* _TASK ITEM_
Please copy each line from the entries that contains the string "chúng".
╭─ EXTRACTED RECORDS
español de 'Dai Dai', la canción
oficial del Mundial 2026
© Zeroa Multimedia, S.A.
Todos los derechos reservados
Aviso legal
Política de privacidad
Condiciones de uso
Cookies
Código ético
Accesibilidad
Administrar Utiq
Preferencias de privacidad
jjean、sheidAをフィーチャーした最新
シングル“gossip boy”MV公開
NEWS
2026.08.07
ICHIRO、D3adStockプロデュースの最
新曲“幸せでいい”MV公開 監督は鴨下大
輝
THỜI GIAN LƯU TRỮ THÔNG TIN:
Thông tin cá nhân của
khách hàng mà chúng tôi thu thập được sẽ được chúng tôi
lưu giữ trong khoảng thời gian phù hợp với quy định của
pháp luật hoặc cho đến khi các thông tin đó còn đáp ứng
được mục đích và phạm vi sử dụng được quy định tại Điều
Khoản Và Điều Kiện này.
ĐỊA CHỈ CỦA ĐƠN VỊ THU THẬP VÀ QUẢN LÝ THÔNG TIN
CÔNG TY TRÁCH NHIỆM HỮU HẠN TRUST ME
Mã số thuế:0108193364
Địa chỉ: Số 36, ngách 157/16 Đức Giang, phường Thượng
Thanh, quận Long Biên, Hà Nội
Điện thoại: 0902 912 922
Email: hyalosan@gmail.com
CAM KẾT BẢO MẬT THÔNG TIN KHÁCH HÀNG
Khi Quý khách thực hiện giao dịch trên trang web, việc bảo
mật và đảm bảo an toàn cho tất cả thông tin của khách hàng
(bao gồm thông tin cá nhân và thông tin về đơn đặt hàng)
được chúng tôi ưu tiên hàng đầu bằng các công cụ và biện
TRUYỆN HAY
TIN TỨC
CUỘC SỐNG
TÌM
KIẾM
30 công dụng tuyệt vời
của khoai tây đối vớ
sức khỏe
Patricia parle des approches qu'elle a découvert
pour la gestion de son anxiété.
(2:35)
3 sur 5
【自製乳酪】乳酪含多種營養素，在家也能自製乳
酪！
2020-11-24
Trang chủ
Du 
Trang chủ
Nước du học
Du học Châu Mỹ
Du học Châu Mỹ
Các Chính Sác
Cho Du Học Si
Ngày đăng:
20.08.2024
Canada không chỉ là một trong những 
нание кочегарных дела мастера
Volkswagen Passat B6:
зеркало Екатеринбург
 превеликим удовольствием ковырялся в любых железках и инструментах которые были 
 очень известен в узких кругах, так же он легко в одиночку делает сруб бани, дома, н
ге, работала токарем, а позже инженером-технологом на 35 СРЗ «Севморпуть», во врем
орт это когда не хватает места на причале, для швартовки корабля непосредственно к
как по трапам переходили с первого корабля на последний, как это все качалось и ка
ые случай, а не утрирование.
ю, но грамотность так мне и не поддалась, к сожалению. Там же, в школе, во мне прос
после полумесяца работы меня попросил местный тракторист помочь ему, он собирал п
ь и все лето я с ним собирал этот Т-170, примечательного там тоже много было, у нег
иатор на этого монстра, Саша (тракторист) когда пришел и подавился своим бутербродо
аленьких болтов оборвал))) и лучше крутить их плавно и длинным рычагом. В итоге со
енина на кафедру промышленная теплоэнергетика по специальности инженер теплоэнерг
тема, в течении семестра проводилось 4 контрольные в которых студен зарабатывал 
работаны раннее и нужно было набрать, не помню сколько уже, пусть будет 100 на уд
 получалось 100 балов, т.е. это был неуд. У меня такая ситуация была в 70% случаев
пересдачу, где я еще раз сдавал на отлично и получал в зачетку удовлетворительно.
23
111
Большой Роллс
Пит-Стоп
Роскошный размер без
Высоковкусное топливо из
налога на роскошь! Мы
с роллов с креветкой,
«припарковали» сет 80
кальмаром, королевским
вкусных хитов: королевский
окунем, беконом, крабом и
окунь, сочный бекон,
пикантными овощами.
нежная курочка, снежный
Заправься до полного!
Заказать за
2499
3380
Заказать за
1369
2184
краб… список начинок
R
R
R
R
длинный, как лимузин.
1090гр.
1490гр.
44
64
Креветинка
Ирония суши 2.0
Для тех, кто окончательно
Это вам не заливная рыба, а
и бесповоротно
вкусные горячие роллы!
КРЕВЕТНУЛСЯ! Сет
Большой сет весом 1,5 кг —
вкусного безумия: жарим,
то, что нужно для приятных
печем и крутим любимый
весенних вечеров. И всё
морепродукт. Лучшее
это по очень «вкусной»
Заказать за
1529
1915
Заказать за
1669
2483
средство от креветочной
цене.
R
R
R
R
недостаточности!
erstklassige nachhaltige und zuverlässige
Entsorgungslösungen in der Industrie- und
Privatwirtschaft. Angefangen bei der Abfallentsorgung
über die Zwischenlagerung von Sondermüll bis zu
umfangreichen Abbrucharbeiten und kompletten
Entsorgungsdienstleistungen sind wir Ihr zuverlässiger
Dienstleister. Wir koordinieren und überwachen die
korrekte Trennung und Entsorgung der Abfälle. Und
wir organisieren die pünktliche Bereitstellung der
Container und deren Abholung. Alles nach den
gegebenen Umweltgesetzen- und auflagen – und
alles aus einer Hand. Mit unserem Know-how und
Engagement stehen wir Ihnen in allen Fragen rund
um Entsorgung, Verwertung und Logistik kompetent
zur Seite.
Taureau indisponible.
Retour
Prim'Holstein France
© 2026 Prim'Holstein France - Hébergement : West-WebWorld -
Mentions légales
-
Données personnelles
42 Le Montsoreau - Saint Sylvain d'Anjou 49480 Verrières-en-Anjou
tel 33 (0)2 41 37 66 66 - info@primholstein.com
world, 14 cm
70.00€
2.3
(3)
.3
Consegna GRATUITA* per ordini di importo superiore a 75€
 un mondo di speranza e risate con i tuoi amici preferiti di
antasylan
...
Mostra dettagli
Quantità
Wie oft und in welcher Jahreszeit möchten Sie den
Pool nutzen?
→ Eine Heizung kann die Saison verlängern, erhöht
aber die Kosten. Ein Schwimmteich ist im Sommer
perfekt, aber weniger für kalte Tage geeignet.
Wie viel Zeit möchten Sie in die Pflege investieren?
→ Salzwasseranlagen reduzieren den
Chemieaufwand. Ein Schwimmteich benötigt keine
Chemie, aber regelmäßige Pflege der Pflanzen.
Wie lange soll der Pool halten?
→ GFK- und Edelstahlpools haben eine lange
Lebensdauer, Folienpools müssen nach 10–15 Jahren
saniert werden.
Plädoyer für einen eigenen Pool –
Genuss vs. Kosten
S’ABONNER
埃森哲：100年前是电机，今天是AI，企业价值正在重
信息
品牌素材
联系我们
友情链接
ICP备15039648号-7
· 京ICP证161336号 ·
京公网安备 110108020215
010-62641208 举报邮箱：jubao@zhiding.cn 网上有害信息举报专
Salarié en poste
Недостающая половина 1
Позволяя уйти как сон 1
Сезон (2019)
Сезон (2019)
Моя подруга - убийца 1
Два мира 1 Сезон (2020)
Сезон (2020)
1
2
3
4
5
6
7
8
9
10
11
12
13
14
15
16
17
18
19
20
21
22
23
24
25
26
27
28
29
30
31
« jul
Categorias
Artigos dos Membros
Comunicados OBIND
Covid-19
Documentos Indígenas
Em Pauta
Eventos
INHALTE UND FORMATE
╰─
* _EXERCISE RESULT_
khách hàng mà chúng tôi thu thập được sẽ được chúng tôi
được chúng tôi ưu tiên hàng đầu bằng các công cụ và biện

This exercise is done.